ProHand 1.0 has recently begun shipping to select AI research teams and institutions, marking the first phase of real-world deployment. These early deployments will enable Proception to collect real-world manipulation data and refine both its hardware and learning systems.

The company aims to iterate rapidly through these deployments, progressing toward a scalable platform for robotic manipulation across applications such as healthcare, manufacturing, and logistics. For the eight-person engineering team, Autodesk Fusion plays a key role in enabling this rapid design and iteration cycle.

Laying the groundwork

Proception began development of ProHand 1.0 in 2024, with a focus on rapid iteration of complex robotic assemblies. Early on, they switched from SolidWorks to Fusion, especially for the robotics design. 

“Fusion handles high-degree-of-freedom robotic systems more effectively than traditional CAD tools,” says Jay Li, co-founder, Proception. “The cloud-based workflow improves collaboration, and the Python API enables tight integration with our internal tooling.” 

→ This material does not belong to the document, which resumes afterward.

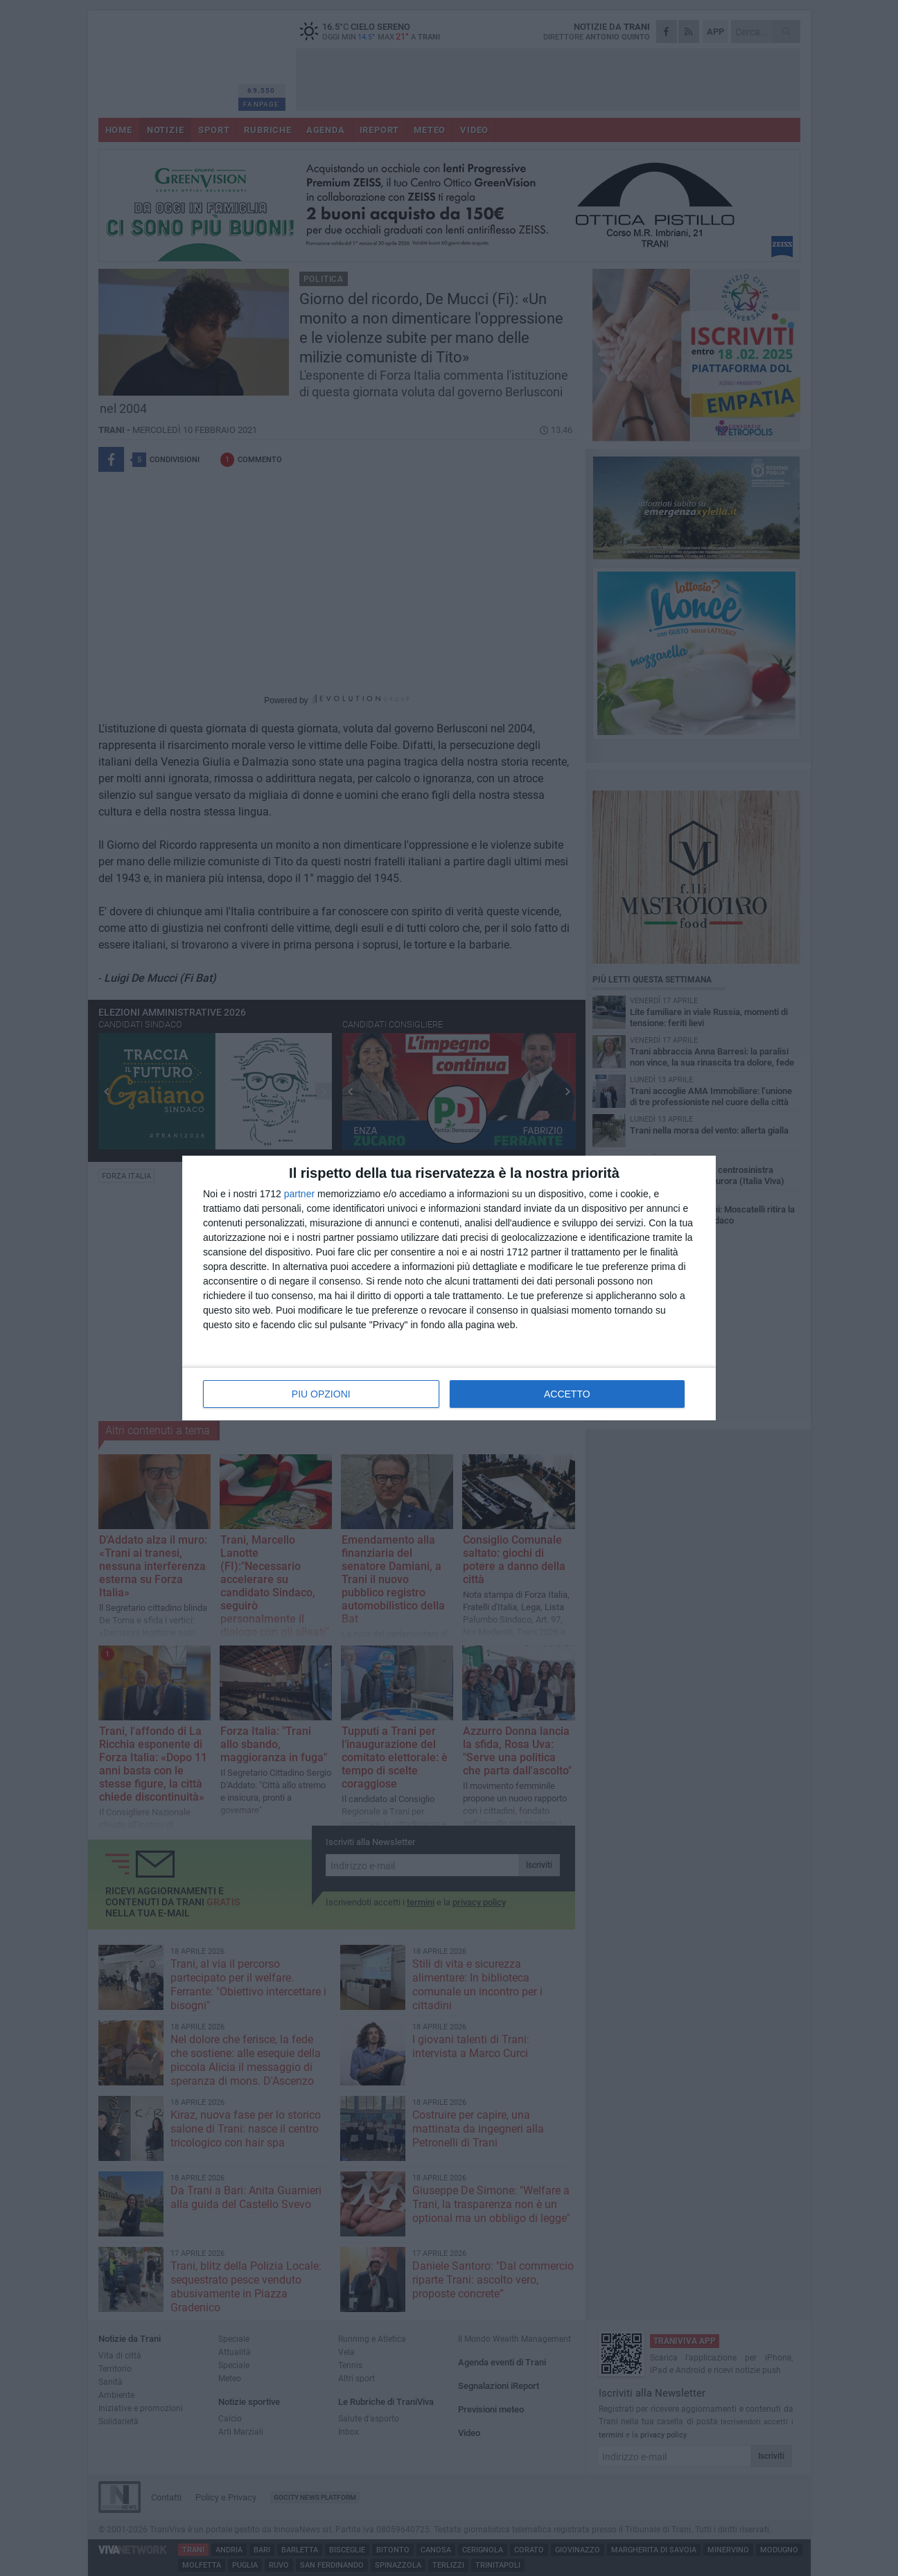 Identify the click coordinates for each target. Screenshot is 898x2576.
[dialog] (449, 1288)
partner (299, 1194)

Rapid prototyping is central to Proception’s workflow. Designs move quickly from CAD assemblies to physical prototypes, often via 3D printing, followed by iterative testing and refinement before transitioning to production-grade components. 

“Fusion enables efficient modeling of high-DOF systems and supports a flexible, iterative workflow. The Python API is critical for automating CAD-to-simulation pipelines.” 

– Jay Li, Co-founder, Proception

Reducing hours of engineering work to less than a minute

A key advantage of Fusion in Proception’s workflow is the automation of simulation model generation. Traditionally, converting CAD models into URDF (Unified Robot Description Format) requires hours of manual work. Proception has automated this process using the Fusion API, reducing the workflow from hours to under a minute. What used to take an engineer the better part of an entire day now happens almost instantly. 

“We can directly export CAD models into URDF using automated scripts,” Li explains. “What previously took up to 10 hours of manual work now takes less than a minute. This automatically generates a simulation that can be used for robotic simulation.“ 

Looking to the future

As Proception enters its next phase, the company is focused on scaling both its hardware platform and data-driven learning systems. 

“We’re building in public and sharing our technical direction,” Li says. “Our goal is to accelerate progress across the industry while advancing toward general-purpose robotic manipulation.”